Приводилось это чудо в движение двумя трехсотсильными электромоторами. Вот именно, приводилось... Раньше. Потому что самих моторов на месте, как он и предполагал, не оказалось. Одни пустые кожухи и обрывки проводов, уходящие в стену. Нашли движкам достойное применение, значит.
Теоретически ворота можно было открыть вручную, с помощью штурвала. Но так как им не пользовались все пять лет, это была работа для Геракла, и Демьянов счел за лучшее оставить их в покое. Ему на сегодня хватит тяжелого физического труда.
Так уж получилось, что суббота 23 августа — день, поделивший судьбу каждого из них на «до» и «после», — запомнился Марии Чернышевой именно тем, что начался как самый обыкновенный нерабочий день, разве что этих нерабочих дней у нее было не так много, и она искренне радовалась каждому. Машенька не была ни «жаворонком», ни «совой». В ней лучшим образом сочетались плюсы обоих типов при полном отсутствии их минусов. Природа наделила ее феноменальной приспособляемостью — она могла придерживаться любого режима и прекрасно себя чувствовать. Могла спать три часа в сутки, могла двое суток обходиться без сна и не клевать носом; но могла и проспать хоть полдня, если нужно было выспаться наперед, например перед ночной сменой или походом на дискотеку с расчетом зажигать там до утра. В существование бессонницы девушка не верила. Это казалось ей чем-то из области фантастики. Ну как это может у человека не получиться заснуть? Абсурд, да и только.
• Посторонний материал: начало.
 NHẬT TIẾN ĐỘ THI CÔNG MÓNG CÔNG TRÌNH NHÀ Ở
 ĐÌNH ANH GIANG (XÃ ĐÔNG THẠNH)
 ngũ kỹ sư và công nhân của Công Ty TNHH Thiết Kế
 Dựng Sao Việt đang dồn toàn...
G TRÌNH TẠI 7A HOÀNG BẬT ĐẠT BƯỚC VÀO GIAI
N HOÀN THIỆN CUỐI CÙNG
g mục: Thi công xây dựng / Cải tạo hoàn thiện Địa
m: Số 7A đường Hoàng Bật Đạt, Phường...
Вставать не то чтобы очень хотелось, но лежать было уже скучно. Так ведь и вся жизнь пройдет. Начинавшийся день обещал быть интересным и наполненным новыми впечатлениями. Как и все Машенькины дни и ночи.
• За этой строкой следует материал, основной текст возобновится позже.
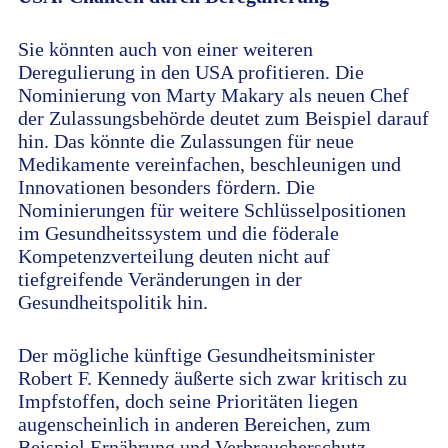
Sie könnten auch von einer weiteren
Deregulierung in den USA profitieren. Die
Nominierung von Marty Makary als neuen Chef
der Zulassungsbehörde deutet zum Beispiel darauf
hin. Das könnte die Zulassungen für neue
Medikamente vereinfachen, beschleunigen und
Innovationen besonders fördern. Die
Nominierungen für weitere Schlüsselpositionen
im Gesundheitssystem und die föderale
Kompetenzverteilung deuten nicht auf
tiefgreifende Veränderungen in der
Gesundheitspolitik hin.
Der mögliche künftige Gesundheitsminister
Robert F. Kennedy äußerte sich zwar kritisch zu
Impfstoffen, doch seine Prioritäten liegen
augenscheinlich in anderen Bereichen, zum
Beispiel Ernährung und Verbraucherschutz.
Все происходило в таком порядке. Девушка открыла глаза, потянулась, сладко зевнула, поворочалась с боку на бок, наконец, откинув одеяло, встала на ноги и выпрямилась. Росту в ней было около ста семидесяти сантиметров, может, чуть больше. Двигалась она с замечательной грацией здорового создания, сохранившего свою связь с природой и живущего в одном с ней ритме, без капли жеманства.
Затем она решила сделать несколько упражнений на растяжение — совсем немного, она никогда себя не изнуряла. По радио как раз заиграл какой-то бодренький мотивчик, под который только и можно, что делать зарядку.
Ноги на ширине плеч… И раз, два, три, четыре… Тянемся, тянемся, тянемся… Замечательно… Поворот… Раз, два, три, четыре… Теперь в другую сторону… Вот так, и еще… Довольно. Прекрасно.
Девушка посмотрела на свое отражение в зеркале и подумала, что, наблюдай за ней кто-нибудь, ему вряд ли удалось бы остаться равнодушным. Еще в школе Чернышева немного занималась спортом, но потом поняла, что это — не для нее, ни к чему нагружать себя упражнениям и диетами; и уж тем более абсурдна мысль посвящать этому жизнь. Это уже будет каторга, тюрьма, в которой все расписано по минутам. А жить-то когда? Теперь ее занятия были сведены к пяти — десяти минутам в день, и этого вполне хватало, чтобы держать себя в тонусе.